A call for data-driven solutions.
This post is the first in a series of four on customer vulnerability and explores challenges and considerations in developing data-driven approaches to identify vulnerable customers.
The financial services industry has significantly improved its understanding of vulnerable customers over the past few years. These days, it is broadly accepted that tailored support may be needed to ensure fair and consistent outcomes for those in vulnerable circumstances. In consultations with the public, the Financial Conduct Authority (FCA) has developed the concept of customer vulnerability and made recommendations on how to reduce the risks of financial harms for those particularly predisposed to them.
In 2019, the FCA issued the first draft of guidance on fair treatment of vulnerable customers, calling on financial services institutions to use their data to proactively identify vulnerable individuals in their customer base.

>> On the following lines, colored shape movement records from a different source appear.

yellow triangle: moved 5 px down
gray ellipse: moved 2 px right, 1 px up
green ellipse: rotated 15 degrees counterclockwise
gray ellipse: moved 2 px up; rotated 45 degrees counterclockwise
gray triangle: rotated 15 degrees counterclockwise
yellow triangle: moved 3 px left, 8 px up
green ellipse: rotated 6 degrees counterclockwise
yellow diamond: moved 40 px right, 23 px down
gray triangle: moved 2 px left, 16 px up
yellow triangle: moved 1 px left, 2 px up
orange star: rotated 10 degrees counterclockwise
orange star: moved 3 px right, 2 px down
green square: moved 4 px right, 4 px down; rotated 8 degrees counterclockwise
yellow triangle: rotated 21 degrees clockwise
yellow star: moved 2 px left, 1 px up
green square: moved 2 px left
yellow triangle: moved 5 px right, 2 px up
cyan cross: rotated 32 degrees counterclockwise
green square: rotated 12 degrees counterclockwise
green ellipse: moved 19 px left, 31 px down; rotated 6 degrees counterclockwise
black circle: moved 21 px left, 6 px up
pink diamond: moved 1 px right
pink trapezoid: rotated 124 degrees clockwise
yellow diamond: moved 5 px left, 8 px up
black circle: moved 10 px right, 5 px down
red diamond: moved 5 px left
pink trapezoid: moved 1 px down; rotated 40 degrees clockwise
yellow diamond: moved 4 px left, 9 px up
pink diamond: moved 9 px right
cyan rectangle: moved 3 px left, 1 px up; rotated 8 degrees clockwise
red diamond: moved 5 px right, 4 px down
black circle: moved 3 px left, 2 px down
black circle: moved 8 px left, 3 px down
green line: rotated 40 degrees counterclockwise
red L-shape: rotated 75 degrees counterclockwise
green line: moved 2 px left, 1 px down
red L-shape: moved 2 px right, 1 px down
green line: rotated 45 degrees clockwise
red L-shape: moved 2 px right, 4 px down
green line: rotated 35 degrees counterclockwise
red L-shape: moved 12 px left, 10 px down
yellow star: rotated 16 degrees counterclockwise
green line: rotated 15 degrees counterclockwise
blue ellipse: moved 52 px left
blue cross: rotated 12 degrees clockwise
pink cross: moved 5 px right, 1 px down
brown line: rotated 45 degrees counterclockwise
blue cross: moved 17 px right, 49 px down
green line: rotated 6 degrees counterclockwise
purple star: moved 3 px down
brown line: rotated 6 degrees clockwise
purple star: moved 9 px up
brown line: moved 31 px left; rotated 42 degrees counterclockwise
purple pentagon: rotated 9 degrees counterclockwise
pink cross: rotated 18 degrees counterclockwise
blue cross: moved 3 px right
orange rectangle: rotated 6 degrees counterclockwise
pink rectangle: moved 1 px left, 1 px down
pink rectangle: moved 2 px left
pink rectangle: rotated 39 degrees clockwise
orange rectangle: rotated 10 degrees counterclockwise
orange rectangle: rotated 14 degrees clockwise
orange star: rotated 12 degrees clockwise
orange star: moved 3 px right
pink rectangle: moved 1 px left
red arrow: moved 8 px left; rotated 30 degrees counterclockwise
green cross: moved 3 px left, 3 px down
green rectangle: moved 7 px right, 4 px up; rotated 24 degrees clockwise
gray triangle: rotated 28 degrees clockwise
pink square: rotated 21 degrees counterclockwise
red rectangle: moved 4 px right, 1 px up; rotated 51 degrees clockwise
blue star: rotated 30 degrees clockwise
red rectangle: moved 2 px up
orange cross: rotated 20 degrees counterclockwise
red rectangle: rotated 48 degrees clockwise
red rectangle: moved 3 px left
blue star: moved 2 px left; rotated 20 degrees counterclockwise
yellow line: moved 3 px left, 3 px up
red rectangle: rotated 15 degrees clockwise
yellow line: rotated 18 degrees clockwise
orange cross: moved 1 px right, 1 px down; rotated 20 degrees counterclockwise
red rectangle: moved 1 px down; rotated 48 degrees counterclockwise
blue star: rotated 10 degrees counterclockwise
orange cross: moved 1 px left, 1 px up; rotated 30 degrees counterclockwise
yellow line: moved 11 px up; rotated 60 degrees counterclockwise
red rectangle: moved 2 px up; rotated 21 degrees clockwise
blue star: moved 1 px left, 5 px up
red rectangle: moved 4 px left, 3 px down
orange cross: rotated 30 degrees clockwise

The outbreak of COVID-19 added further weight to this topic, with millions of people experiencing economic and physical constraints and at the same time facing their financial needs and commitments. This prompted the FCA to publish the COVID-19 version in July 2020 with a view to finalise the guidance in early 2021. In the updated version, the FCA clarified that firms are expected to understand their landscape of vulnerability and associated customer needs. Firms are encouraged to use available data to detect signs of vulnerability to provide clients with appropriate support.
With an increasing focus on vulnerability, firms will need novel approaches to find ways of identifying and protecting their customers. This is a complicated problem to solve – and not just because it can expose organisations to further data protection and conduct risks.
By definition, a consumer in vulnerable circumstances is somebody who, due to personal circumstances, is especially susceptible to financial harm, particularly when a firm is not acting with an appropriate level of care. From a data science perspective, identification of customers showing signs of vulnerability may sound simple at the surface, however, there are a number of factors to consider:
Vulnerability as a highly abstract modelling target
It is generally possible to set a target variable in case of event-based outcomes. For example, a loan default event happens if an individual does not repay contractual amounts. However, detecting and measuring vulnerability is not straightforward as it comes in as many forms as human hardship itself. For the consistent application of machine learning models or any other automated techniques, organisations have to define modelling targets and decision boundaries on the vulnerability scale that would depend on their own customer base and products.
Issues with data quality, breadth and coverage
Data sparsity and poor data quality can hamper the simplest of modelling efforts, let alone a problem as nuanced as predicting vulnerability. Furthermore, it may be not conducive to identifying certain types of vulnerability. In a retail banking example, while it may be possible to infer low financial resilience or life events such as job loss, it may be harder to detect circumstances such as significant health problems or substantial caring responsibilities. In addition to consolidating and maintaining their data, organisations could also consider using other data sources such as clickstream, call centre and alternative data.
Technical implementation of predictive models
Generally, only a minority of clients in vulnerable circumstances are under the radar as there are strict and highly manual ways of establishing customers’ vulnerability and not all of these cases are reflected in firms’ systems. With incomplete information and a lack of consistent approaches to verify whether a person is eligible for tailored financial support, it is hard to train an accurate predictive model. This is especially true given that life situations can change quickly, and vulnerability may happen unexpectedly or pass by as a transitional stage in one’s life.
These challenges are non-trivial and arise at the start of vulnerability landscape exploration using data analytics. The solution calls for a sensitive application of data-driven techniques with careful management of ethical and compliance risks. Successfully navigating these issues can pave the way to understanding the needs of customers in vulnerable circumstances, allowing firms to deliver good consumer outcomes for customers in vulnerable circumstances consistently and at scale.
In the following parts of this series, we will discuss implementation aspects of using data science for vulnerability detection. We will define modelling targets, discuss applicable data-driven techniques and suggest how they can be extended in order to give a better view of firms’ vulnerability landscape.